I was thrilled to be shortlisted for a major prize – but our route to the top should be based on ability, not gender.
I was absolutely thrilled to be shortlisted for woman lawyer of the year in the 2016 Law Society Excellence Awards. Don’t get me wrong: if I could do a handstand I would have done one. The Law Society awards have been an inspiration to me for as long as I have been a lawyer and I was truly honoured to be up there with the great and the good of the solicitors’ profession.
When I arrived at the awards night on 20 October at the Hilton Park Lane dressed to the nines and surrounded by the didlaw team I was even more blown away. I’m not sure what I was expecting but I certainly didn’t think it would be as glamorous: there was so much razzmatazz. It was like something from the X Factor or Strictly. And the dancing, the dancing! It was a fabulous night and I take my hat off to the Law Society for making it a truly spectacular event.
People kept asking me if I wanted to win. I told them I genuinely did not care. I was so flattered to be shortlisted and when I looked at the calibre of other women listed I was even more impressed with myself. I did not win – that honour went to Ruth Grant of Hogan Lovells for her ceaseless determination to create a cultural shift within her firm. I did not mind losing to such an outstanding diversity advocate. But then I started thinking about what was wrong with ‘crowning’ anyone woman lawyer of the year.
Let’s get real: women have been in the profession for a century almost.
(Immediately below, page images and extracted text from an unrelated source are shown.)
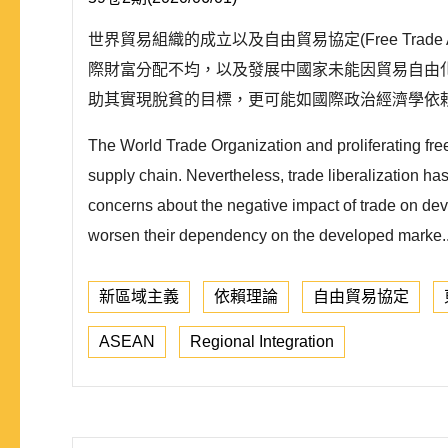
世界貿易組織的成立以及自由貿易協定(Free Tra
際財富分配不均，以及發展中國家未能因貿易自由
助其實現脫貧的目標，更可能如國際政治經濟學依賴理論(
The World Trade Organization and proliferating free 
supply chain. Nevertheless, trade liberalization h
concerns about the negative impact of trade on de
worsen their dependency on the developed marke.
新區域主義
依賴理論
自由貿易協定
ASEAN
Regional Integration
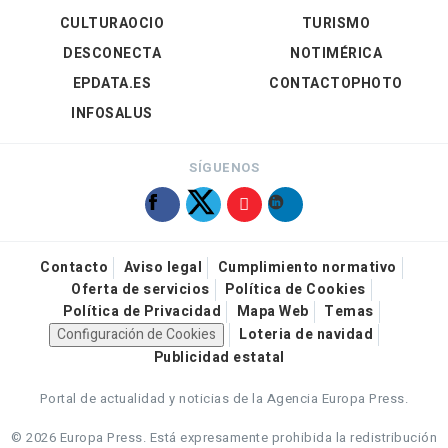
CULTURAOCIO
TURISMO
DESCONECTA
NOTIMÉRICA
EPDATA.ES
CONTACTOPHOTO
INFOSALUS
SÍGUENOS
Contacto
Aviso legal
Cumplimiento normativo
Oferta de servicios
Política de Cookies
Política de Privacidad
Mapa Web
Temas
Configuración de Cookies
Loteria de navidad
Publicidad estatal
Portal de actualidad y noticias de la Agencia Europa Press.
© 2026 Europa Press.
Está expresamente prohibida la redistribución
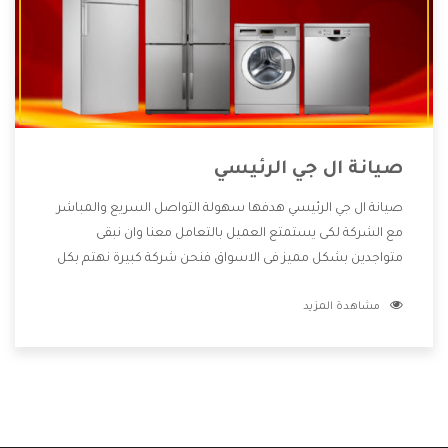
صيانة ال جي الرئيسي
صيانة ال جي الرئيسي هدفها سهولة التواصل السريع والمباشر
مع الشركة لكى يستمتع العميل بالتعامل معنا وان نبقى
متواجدين بشكل مميز فى الاسواق فنحن شركة كبيرة نهتم بكل
التفاصيل المهمة للعميل وان يستمتع بالخدمات التى تنفرد
مشاهدة المزيد
الشركة بها والتى تكون منها خدمة الصيانة التى تكون من أهم
الخدمات التى يرغب بها العميل لأنها تحافظ على كفاءة المنتج
كما أن شركة ال جي تقدم لنا جميع الأجهزة التى نبحث عنها وأقوى
الأسعار التى تكون مناسبة لكثير من العملاء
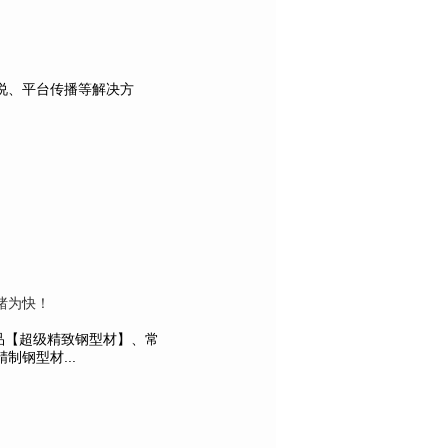
说、平台传播等解决方
睹为快！
产品【超级精致钢型材】、常
钢型材...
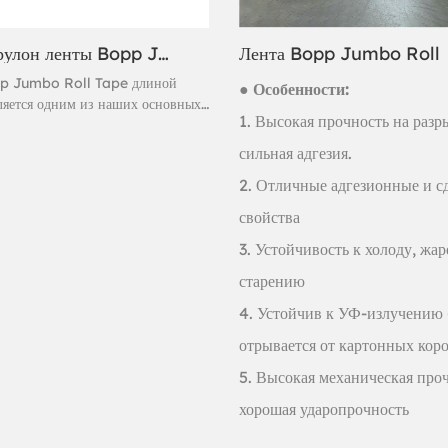
1000 м рулон ленты Bopp Jumbo
Лента Bopp Jumbo Roll
p Jumbo Roll Tape длиной
● Особенности:
ляется одним из наших основных
1. Высокая прочность на разр
с гелевым клеем. Если вам нужно
нту Bopp Jumbo Roll Tape, вы
сильная адгезия.
брать ленту Bopp Gelly
2. Отличные адгезионные и с
Jumbo Roll Tape.
свойства
3. Устойчивость к холоду, жар
старению
4. Устойчив к УФ-излучению
отрывается от картонных коро
5. Высокая механическая про
хорошая ударопрочность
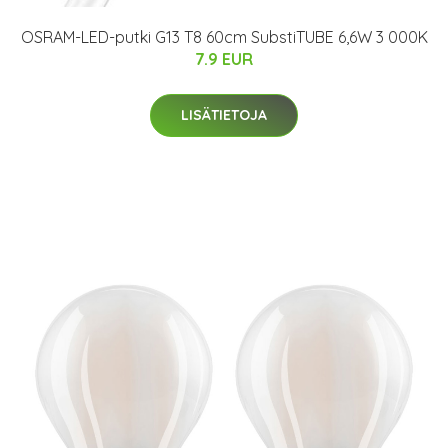
OSRAM-LED-putki G13 T8 60cm SubstiTUBE 6,6W 3 000K
7.9 EUR
LISÄTIETOJA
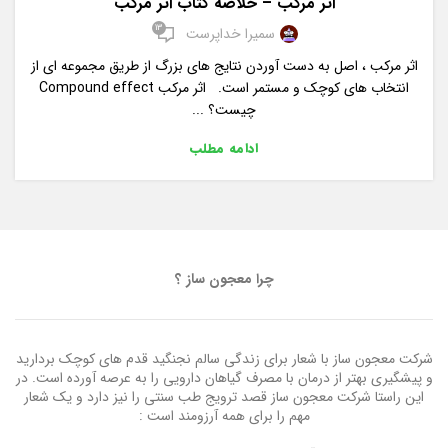
اثر مرکب – خلاصه کتاب اثر مرکب
13
سمیرا خداپرست
اثر مرکب ، اصل به دست آوردن نتایج های بزرگ از طریق مجموعه ای از
انتخاب های کوچک و مستمر است. اثر مرکب Compound effect
چیست؟ ...
ادامه مطلب
چرا معجون ساز ؟
شرکت معجون ساز با شعار برای زندگی سالم نجنگید قدم های کوچک بردارید
و پیشگیری بهتر از درمان با مصرف گیاهان دارویی را به عرصه آورده است. در
این راستا شرکت معجون ساز قصد ترویج طب سنتی را نیز دارد و یک شعار
مهم را برای همه آرزومند است :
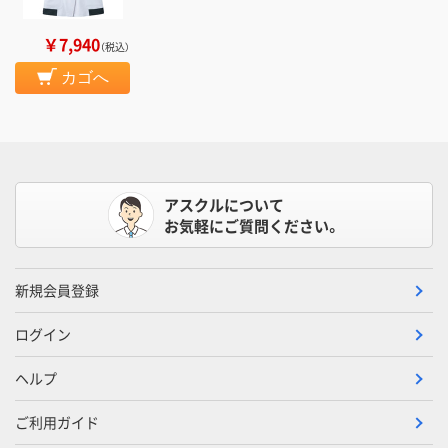
￥7,940
（税込）
カゴへ
アスクルについて
お気軽にご質問ください。
新規会員登録
ログイン
ヘルプ
ご利用ガイド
We are not the new kids on the block. We are still missing at the upper echelons but we are here and soon we will be the majority.
Every woman solicitor knows that Carrie Morrison was the first woman to be admitted to the roll in 1922. And all women lawyers look up to Baroness Hale, the first female Supreme Court justice and a fierce advocate for women. She is now deputy president of the court. In her now infamous speech about the lack of women and diversity on the bench more generally she said there is a special place in hell for a woman who achieves a certain status and does not help the next woman to get there too, and the next and the next.
Recently Inner Temple announced to the legal world that it had commissioned a portrait of its five lady justices in the Court of Appeal. Great stuff surely but why do we have to celebrate something that should just happen and not be newsworthy at all?
The lack of women judges in the Supreme Court is embarrassing. In September, six High Court judges were bumped up to the Court of Appeal. How many were women? One. But it’s not just the bench that lacks women. It is across the solicitors’ profession. In my daily dealings with partners in City law firms I only ever deal with men. Imagine what that says about the ascent of women in law?
In the past decade I have only been against one woman partner in employment law. In almost every case the person supporting the partner as associate or senior associate has been a woman. It’s no secret that woman outnumber men in employment law. I won’t go into what stops women becoming partners (the motherhood penalty, the work-life conundrum) but I will say this: something is up in a profession that counts more women than men and yet is still a man’s world.
There would be an outcry and outrage if a person was nominated as LGBT lawyer of the year or BME lawyer of the year. Imagine being nominated as disabled lawyer of the year? All three are a complete no-no but still we celebrate the women who make it to the top. I can only hope that future generations will look back and snigger. No one wants to be celebrated or pigeonholed regarding their attributes as a person: it should be about skills and ability.
But then women who do well are still branded as strident or opinionated. I am sure I won’t be making any friends in the writing of this blog. Men are allowed to be strident and opinionated. These are ‘manly’ qualities, according to gender stereotypes. A woman who shares these qualities is a ‘ball-breaker’, with the clear message that she causes trouble for men.
What we need is for every woman in our profession to stop espousing male opinions about how to behave and do what you need to do to achieve what you want. One of my better skills is, to a great extent, not caring what people think of me. It’s quite liberating.
What we also need is for every male solicitor – especially those who are husbands, fathers, uncles – to realise that women have a right to participate at the highest levels in the profession without being subjected to outdated and patriarchal attitudes. This year I received an email from a partner at a firm telling me I was being emotional and that this did me little credit.
My email to him was not emotional: I was angry. But because I am a woman he interpreted it as female hysteria. I complained to him and his firm’s managing partner. Neither could accept that he had been sexist. He quite simply would not have said this to a man. This is what women have to put up with in law and in the wider world. We all need to call it out so we can stamp it out and pave the way for women to be accepted as equals.